Problem requirements: For this exercise, restate the records word for word.

┌─ Entries provided

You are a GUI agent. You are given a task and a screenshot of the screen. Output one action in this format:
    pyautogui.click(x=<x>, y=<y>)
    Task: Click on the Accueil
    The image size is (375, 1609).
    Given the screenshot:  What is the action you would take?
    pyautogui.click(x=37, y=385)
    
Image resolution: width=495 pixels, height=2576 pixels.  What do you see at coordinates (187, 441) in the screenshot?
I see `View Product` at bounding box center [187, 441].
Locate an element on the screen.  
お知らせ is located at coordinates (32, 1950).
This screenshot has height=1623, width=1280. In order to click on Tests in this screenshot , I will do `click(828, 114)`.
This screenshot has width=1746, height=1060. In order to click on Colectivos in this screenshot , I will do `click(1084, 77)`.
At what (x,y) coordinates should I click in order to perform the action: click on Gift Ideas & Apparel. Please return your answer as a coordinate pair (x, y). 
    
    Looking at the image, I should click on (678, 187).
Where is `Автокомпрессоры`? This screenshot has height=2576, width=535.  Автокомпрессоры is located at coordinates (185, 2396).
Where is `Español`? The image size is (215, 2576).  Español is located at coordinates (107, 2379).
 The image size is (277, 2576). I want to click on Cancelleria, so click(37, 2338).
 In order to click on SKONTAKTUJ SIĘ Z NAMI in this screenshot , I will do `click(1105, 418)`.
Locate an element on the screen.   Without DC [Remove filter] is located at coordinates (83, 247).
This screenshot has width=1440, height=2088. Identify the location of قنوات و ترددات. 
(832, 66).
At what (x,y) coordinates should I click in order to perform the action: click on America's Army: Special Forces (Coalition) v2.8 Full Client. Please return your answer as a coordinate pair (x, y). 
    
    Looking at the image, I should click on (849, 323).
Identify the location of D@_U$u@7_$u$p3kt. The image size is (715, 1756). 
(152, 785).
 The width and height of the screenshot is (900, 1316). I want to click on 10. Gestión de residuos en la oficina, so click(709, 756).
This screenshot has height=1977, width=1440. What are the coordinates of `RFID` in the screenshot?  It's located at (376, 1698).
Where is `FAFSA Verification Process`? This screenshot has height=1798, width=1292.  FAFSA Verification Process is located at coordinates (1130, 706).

└─

Result for this exercise:
You are a GUI agent. You are given a task and a screenshot of the screen. Output one action in this format:
    pyautogui.click(x=<x>, y=<y>)
    Task: Click on the Accueil
    The image size is (375, 1609).
    Given the screenshot:  What is the action you would take?
    pyautogui.click(x=37, y=385)
    
Image resolution: width=495 pixels, height=2576 pixels.  What do you see at coordinates (187, 441) in the screenshot?
I see `View Product` at bounding box center [187, 441].
Locate an element on the screen.  
お知らせ is located at coordinates (32, 1950).
This screenshot has height=1623, width=1280. In order to click on Tests in this screenshot , I will do `click(828, 114)`.
This screenshot has width=1746, height=1060. In order to click on Colectivos in this screenshot , I will do `click(1084, 77)`.
At what (x,y) coordinates should I click in order to perform the action: click on Gift Ideas & Apparel. Please return your answer as a coordinate pair (x, y). 
    
    Looking at the image, I should click on (678, 187).
Where is `Автокомпрессоры`? This screenshot has height=2576, width=535.  Автокомпрессоры is located at coordinates (185, 2396).
Where is `Español`? The image size is (215, 2576).  Español is located at coordinates (107, 2379).
 The image size is (277, 2576). I want to click on Cancelleria, so click(37, 2338).
 In order to click on SKONTAKTUJ SIĘ Z NAMI in this screenshot , I will do `click(1105, 418)`.
Locate an element on the screen.   Without DC [Remove filter] is located at coordinates (83, 247).
This screenshot has width=1440, height=2088. Identify the location of قنوات و ترددات. 
(832, 66).
At what (x,y) coordinates should I click in order to perform the action: click on America's Army: Special Forces (Coalition) v2.8 Full Client. Please return your answer as a coordinate pair (x, y). 
    
    Looking at the image, I should click on (849, 323).
Identify the location of D@_U$u@7_$u$p3kt. The image size is (715, 1756). 
(152, 785).
 The width and height of the screenshot is (900, 1316). I want to click on 10. Gestión de residuos en la oficina, so click(709, 756).
This screenshot has height=1977, width=1440. What are the coordinates of `RFID` in the screenshot?  It's located at (376, 1698).
Where is `FAFSA Verification Process`? This screenshot has height=1798, width=1292.  FAFSA Verification Process is located at coordinates (1130, 706).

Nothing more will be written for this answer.